Henryk Cherek scite author profile

Recently it has become possible to measure fluorescence phase-shift and modulation data over a wide range of modulation frequencies. In this paper we describe the analysis of these data by the method of nonlinear least squares to determine the values of the lifetimes and fractional intensities for a mixture of exponentially decaying fluorophores. Analyzing simulated data allowed us to determine those experimental factors that are most critical for successfully resolving the emissions from mixtures of fluorophores. The most critical factors are the accuracy of the experimental data, the relative difference of the individual decay times, and the inclusion of data measured at multiple emission wavelengths. After measuring at eight widely spaced modulation frequencies, additional measurements yielded only a modest increase in resolution.
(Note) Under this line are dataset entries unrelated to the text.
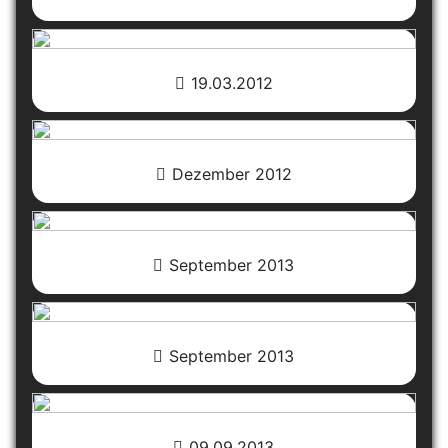
19.03.2012
Dezember 2012
September 2013
September 2013
09.09.2013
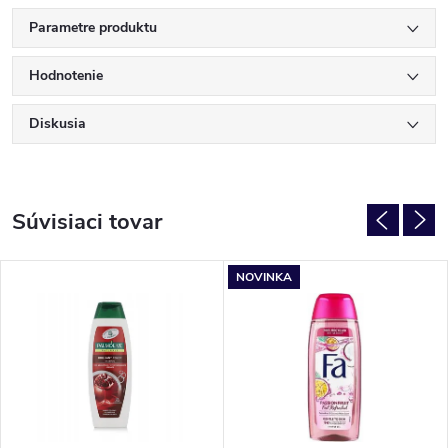
Parametre produktu
Hodnotenie
Diskusia
Súvisiaci tovar
NOVINKA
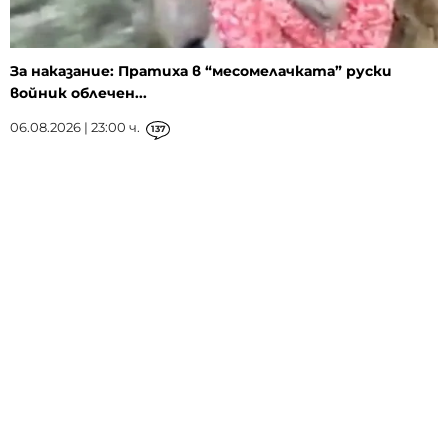
За наказание: Пратиха в “месомелачката” руски
войник облечен...
06.08.2026 | 23:00 ч.
137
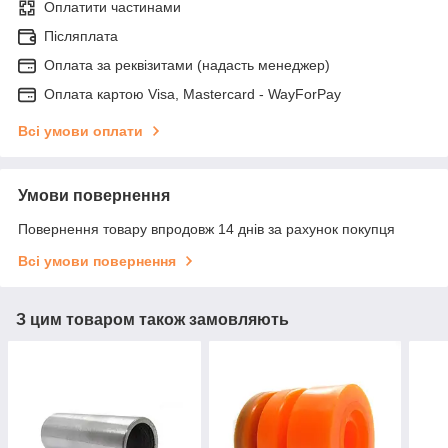
Оплатити частинами
Післяплата
Оплата за реквізитами (надасть менеджер)
Оплата картою Visa, Mastercard - WayForPay
Всі умови оплати
Умови повернення
Повернення товару впродовж 14 днів за рахунок покупця
Всі умови повернення
З цим товаром також замовляють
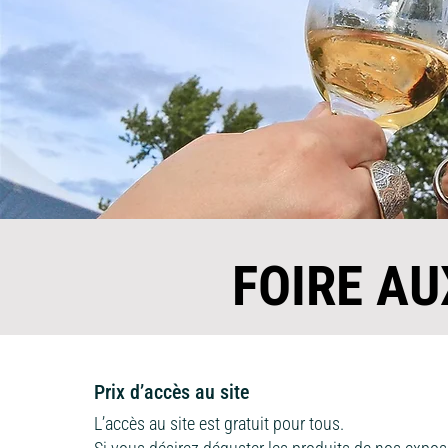
FOIRE A
Prix d’accès au site
L’accès au site est gratuit pour tous.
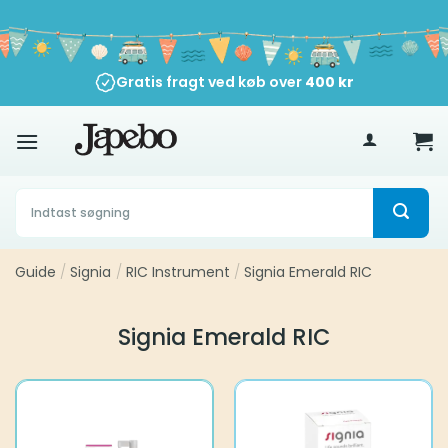
Fortsæt
til
indhold
Gratis fragt ved køb over
400
kr
Søg
efter:
Guide
/
Signia
/
RIC Instrument
/
Signia Emerald RIC
Signia Emerald RIC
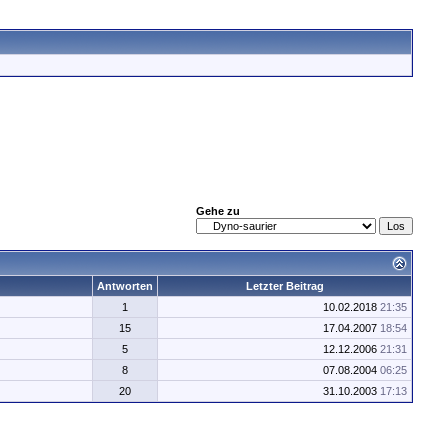
Gehe zu
Antworten
Letzter Beitrag
1
10.02.2018
21:35
15
17.04.2007
18:54
5
12.12.2006
21:31
8
07.08.2004
06:25
20
31.10.2003
17:13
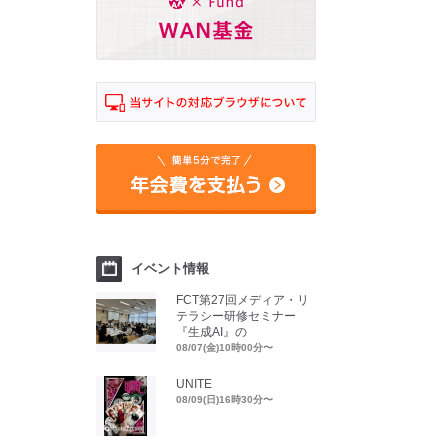
イベント情報
FCT第27回メディア・リ
テラシー研修セミナー
『生成AI』の
08/07(金)10時00分〜
UNITE
08/09(日)16時30分〜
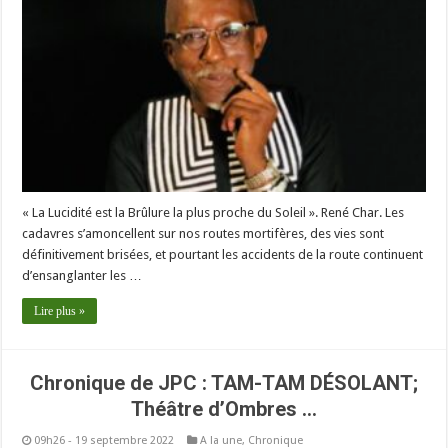
« La Lucidité est la Brûlure la plus proche du Soleil ». René Char. Les
cadavres s’amoncellent sur nos routes mortifères, des vies sont
définitivement brisées, et pourtant les accidents de la route continuent
d’ensanglanter les …
Lire plus »
Chronique de JPC : TAM-TAM DÉSOLANT;
Théâtre d’Ombres …
09h26 - 19 septembre 2022
A la une
,
Chronique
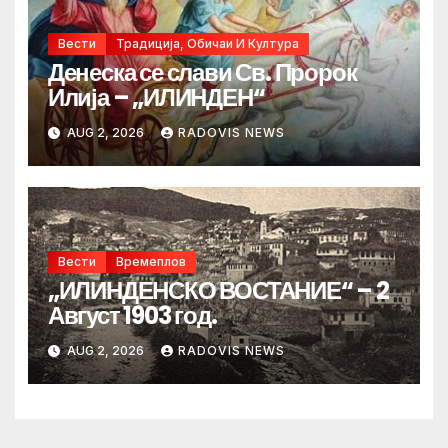
Вести
Традиција, Обичаи И Култура
Денеска се слави Св. Пророк
Илија – „ИЛИНДЕН“
AUG 2, 2026
RADOVIS NEWS
Вести
Времеплов
„ИЛИНДЕНСКО ВОСТАНИЕ“ – 2
Август 1903 год.
AUG 2, 2026
RADOVIS NEWS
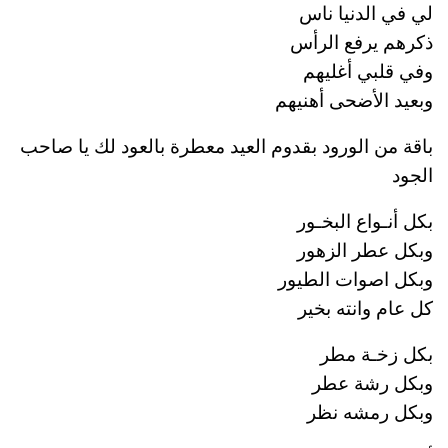
لي في الدنيا ناس
ذكرهم يرفع الرأس
وفي قلبي أغليهم
وبعيد الأضحى أهنيهم
باقة من الورود بقدوم العيد معطرة بالعود لك يا صاحب
الجود
بكل أنـواع البخـور
وبكل عطر الزهور
وبكل اصوات الطيور
كل عام وانته بخير
بكل زخـة مطر
وبكل رشة عطر
وبكل رمشه نظر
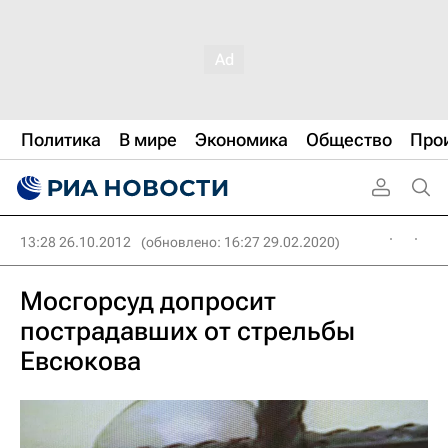
Политика
В мире
Экономика
Общество
Про
13:28 26.10.2012
(обновлено: 16:27 29.02.2020)
Мосгорсуд допросит
пострадавших от стрельбы
Евсюкова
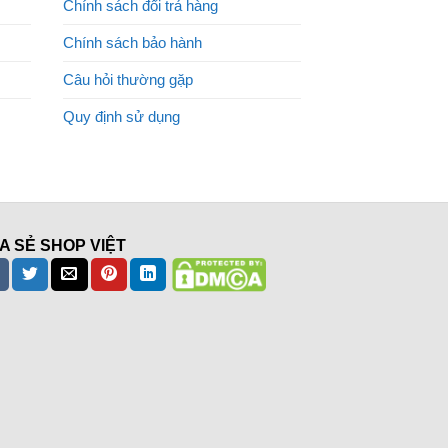
Chính sách đổi trả hàng
Chính sách bảo hành
Câu hỏi thường gặp
Quy định sử dụng
A SẺ SHOP VIỆT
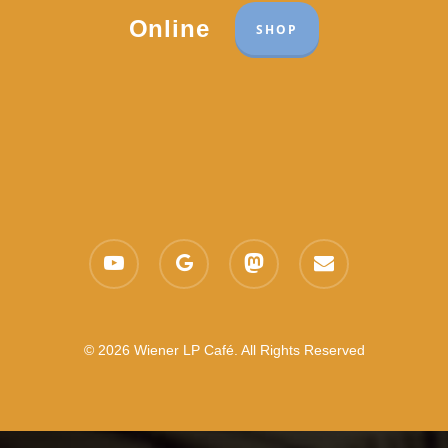
Online
SHOP
youtube
google-
mastodon
email
plus
© 2026 Wiener LP Café. All Rights Reserved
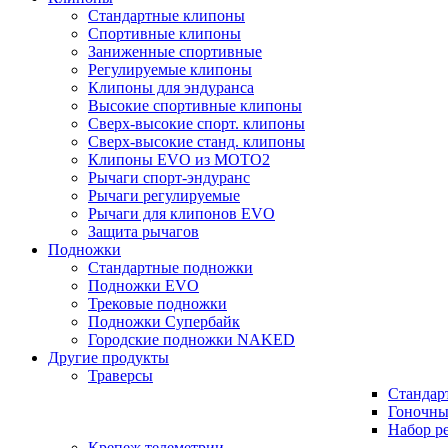
Стандартные клипоны
Спортивные клипоны
Заниженные спортивные
Регулируемые клипоны
Клипоны для эндуранса
Высокие спортивные клипоны
Сверх-высокие спорт. клипоны
Сверх-высокие станд. клипоны
Клипоны EVO из MOTO2
Рычаги спорт-эндуранс
Рычаги регулируемые
Рычаги для клипонов EVO
Защита рычагов
Подножки
Стандартные подножки
Подножки EVO
Трековые подножки
Подножки Супербайк
Городские подножки NAKED
Другие продукты
Траверсы
Стандар
Гоночны
Набор р
Крепеж телеметрии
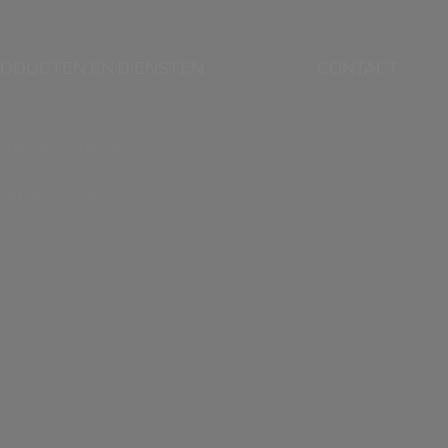
ODUCTEN EN DIENSTEN
CONTACT
Q
Contact
stelling volgen en
tourneren
cht op herroeping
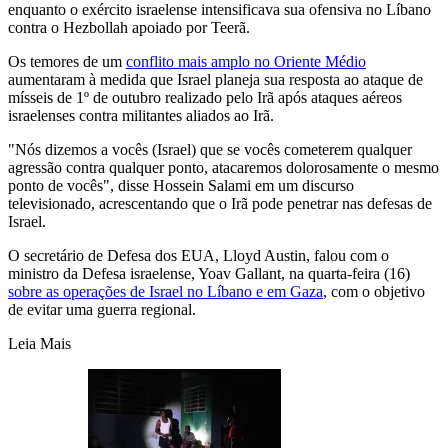
enquanto o exército israelense intensificava sua ofensiva no Líbano
contra o Hezbollah apoiado por Teerã.
Os temores de um
conflito mais amplo no Oriente Médio
aumentaram à medida que Israel planeja sua resposta ao ataque de
mísseis de 1º de outubro realizado pelo Irã após ataques aéreos
israelenses contra militantes aliados ao Irã.
"Nós dizemos a vocês (Israel) que se vocês cometerem qualquer
agressão contra qualquer ponto, atacaremos dolorosamente o mesmo
ponto de vocês", disse Hossein Salami em um discurso
televisionado, acrescentando que o Irã pode penetrar nas defesas de
Israel.
O secretário de Defesa dos EUA, Lloyd Austin, falou com o
ministro da Defesa israelense, Yoav Gallant, na quarta-feira (16)
sobre as operações de Israel no Líbano e em Gaza
, com o objetivo
de evitar uma guerra regional.
Leia Mais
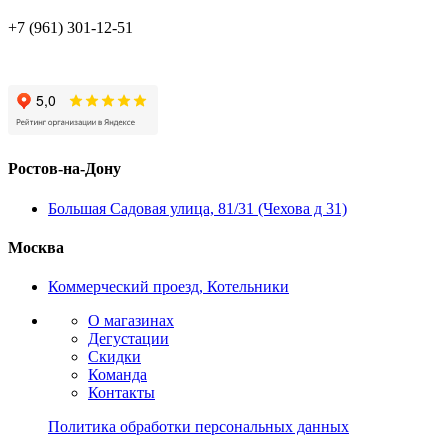
+7 (961) 301-12-51
Ростов-на-Дону
Большая Садовая улица, 81/31 (Чехова д 31)
Москва
Коммерческий проезд, Котельники
О магазинах
Дегустации
Скидки
Команда
Контакты
Политика обработки персональных данных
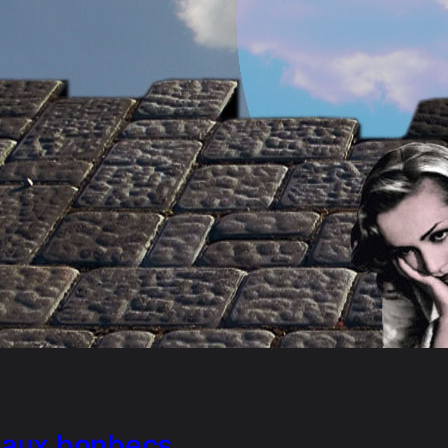
u aux bonbecs …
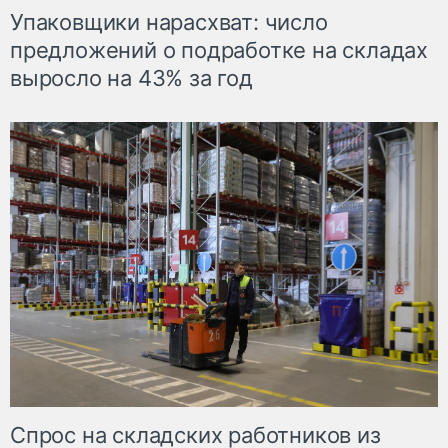
Упаковщики нарасхват: число
предложений о подработке на складах
выросло на 43% за год
Спрос на складских работников из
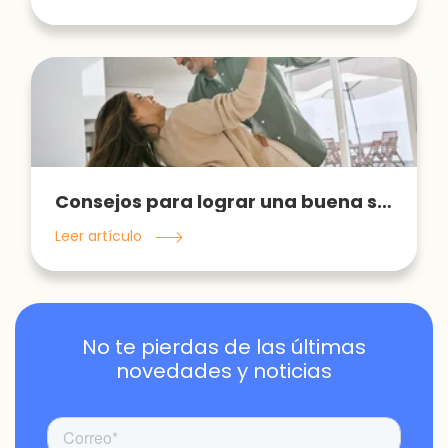
Consejos para lograr una buena salud mental durante la menopausia
Leer artículo
No te pierdas de las últimas
novedades y noticias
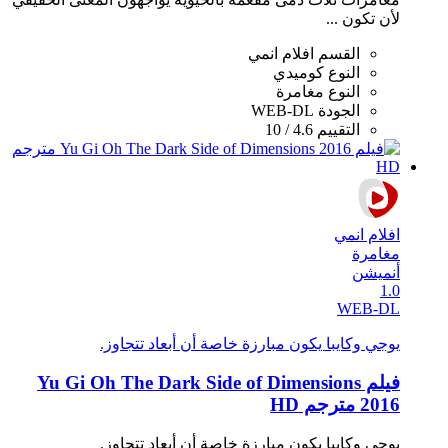
لأن تكون ...
القسم
افلام انمي
النوع
كوميدي
النوع
مغامرة
الجودة
WEB-DL
التقييم
4.6 / 10
افلام انمي
مغامرة
أنميشن
1.0
WEB-DL
يوجي وكايبا يكون مبارزة خاصة أن أبعاد تتجاوز.
فيلم Yu Gi Oh The Dark Side of Dimensions
2016 مترجم HD
يوجي وكايبا يكون مبارزة خاصة أن أبعاد تتجاوز.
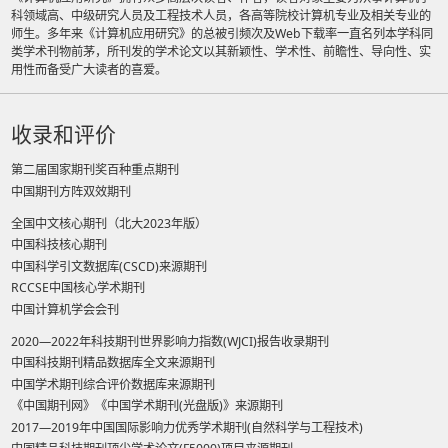
科领域高、中级研究人员及工程技术人员，各高等院校计算机专业及相关专业的
师生。多年来《计算机应用研究》的总被引频次及Web下载率一直名列本学科同
类学术刊物前茅，所刊发的学术论文以其新颖性、学术性、前瞻性、导向性、实
用性而备受广大读者的喜爱。
收录和评价
第二届国家期刊奖百种重点期刊
中国期刊方阵双效期刊
全国中文核心期刊（北大2023年版）
中国科技核心期刊
中国科学引文数据库(CSCD)来源期刊
RCCSE中国核心学术期刊
中国计算机学会会刊
2020—2022年科技期刊世界影响力指数(WJCI)报告收录期刊
中国科技期刊精品数据库全文来源期刊
中国学术期刊综合评价数据库来源期刊
《中国期刊网》《中国学术期刊(光盘版)》来源期刊
2017—2019年中国国际影响力优秀学术期刊(自然科学与工程技术)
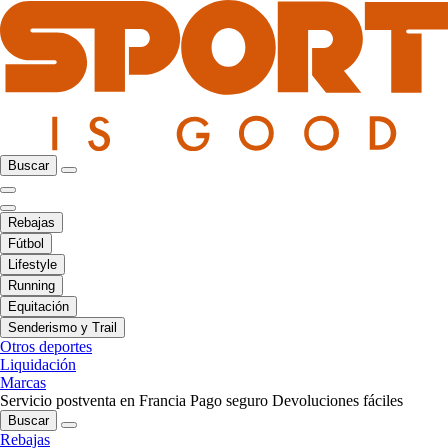
Buscar
Rebajas
Fútbol
Lifestyle
Running
Equitación
Senderismo y Trail
Otros deportes
Liquidación
Marcas
Servicio postventa en Francia
Pago seguro
Devoluciones fáciles
Buscar
Rebajas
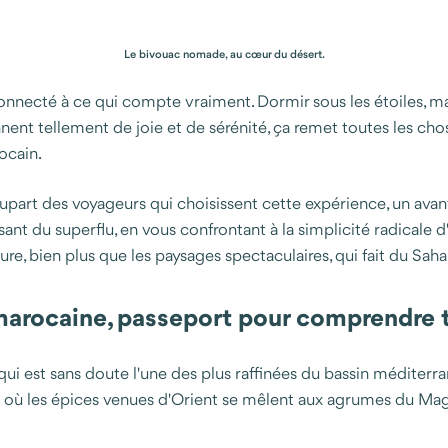
Le bivouac nomade, au cœur du désert.
connecté à ce qui compte vraiment. Dormir sous les étoiles, mar
nt tellement de joie et de sérénité, ça remet toutes les cho
ocain.
upart des voyageurs qui choisissent cette expérience, un avan
t du superflu, en vous confrontant à la simplicité radicale d'un
e, bien plus que les paysages spectaculaires, qui fait du Sahar
marocaine, passeport pour comprendre 
qui est sans doute l'une des plus raffinées du bassin méditerr
ions où les épices venues d'Orient se mêlent aux agrumes du Mag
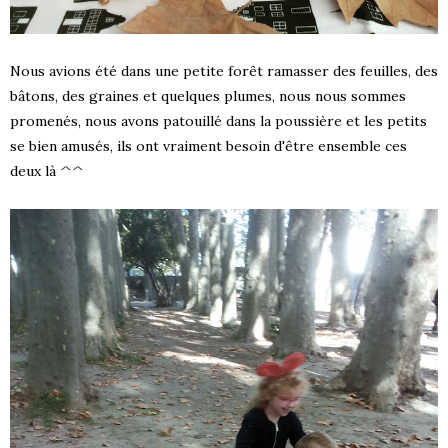
Nous avions été dans une petite forêt ramasser des feuilles, des
bâtons, des graines et quelques plumes, nous nous sommes
promenés, nous avons patouillé dans la poussière et les petits
se bien amusés, ils ont vraiment besoin d'être ensemble ces
deux là ^^
S !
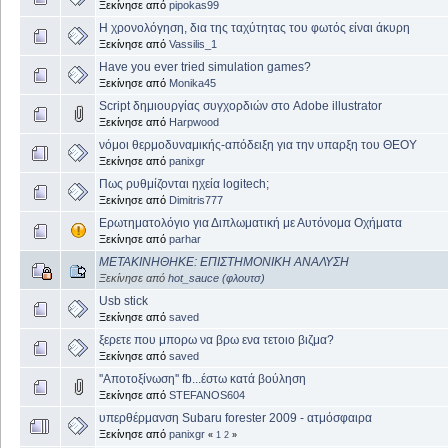
Ξεκίνησε από
pipokas99
Η χρονολόγηση, δια της ταχύτητας του φωτός είναι άκυρη
Ξεκίνησε από
Vassilis_1
Have you ever tried simulation games?
Ξεκίνησε από
Monika45
Script δημιουργίας συγχορδιών στο Adobe illustrator
Ξεκίνησε από
Harpwood
νόμοι θερμοδυναμικής-απόδειξη για την υπαρξη του ΘΕΟΥ
Ξεκίνησε από
panixgr
Πως ρυθμίζονται ηχεία logitech;
Ξεκίνησε από
Dimitris777
Ερωτηματολόγιο για Διπλωματική με Αυτόνομα Οχήματα
Ξεκίνησε από
parhar
ΜΕΤΑΚΙΝΗΘΗΚΕ: ΕΠΙΣΤΗΜΟΝΙΚΗ ΑΝΑΛΥΣΗ
Ξεκίνησε από
hot_sauce (φλουτσ)
Usb stick
Ξεκίνησε από
saved
ξερετε που μπορω να βρω ενα τετοιο βιζμα?
Ξεκίνησε από
saved
''Αποτοξίνωση'' fb...έστω κατά βούληση
Ξεκίνησε από
STEFANOS604
υπερθέρμανση Subaru forester 2009 - ατμόσφαιρα
Ξεκίνησε από
panixgr
«
1
2
»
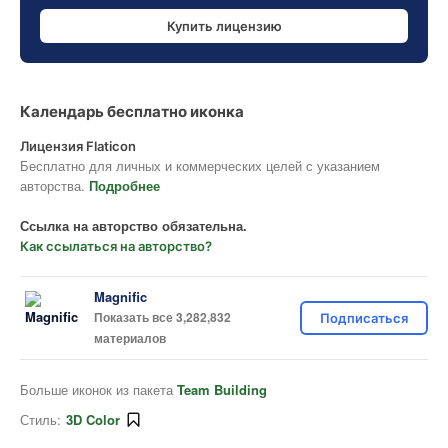
Купить лицензию
Календарь бесплатно иконка
Лицензия Flaticon
Бесплатно для личных и коммерческих целей с указанием
авторства.
Подробнее
Ссылка на авторство обязательна.
Как ссылаться на авторство?
Magnific
Показать все 3,282,832
Подписаться
материалов
Больше иконок из пакета
Team Building
Стиль:
3D Color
In particular, the uncertainty in the parameters decreased approximately as the reciprocal of the square root of the number of modulation frequencies. Our simulations showed that with presently available precision and data for one emission bandpass, two decay times could be accurately determined if their ratio were greater than or equal to 1.4. Three exponential decays could also be resolved, but only if the range of the lifetimes were fivefold or greater. To reliably determine closely-spaced decay times, the data were measured at multiple emission wavelengths so that the fractional intensities of the components could be varied. Also, independent knowledge of any of the parameters substantially increased the accuracy with which the remaining parameters could be determined. In the subsequent paper we present experimental results that broadly confirm the predicted resolving potential of variable-frequency phase-modulation fluorometry.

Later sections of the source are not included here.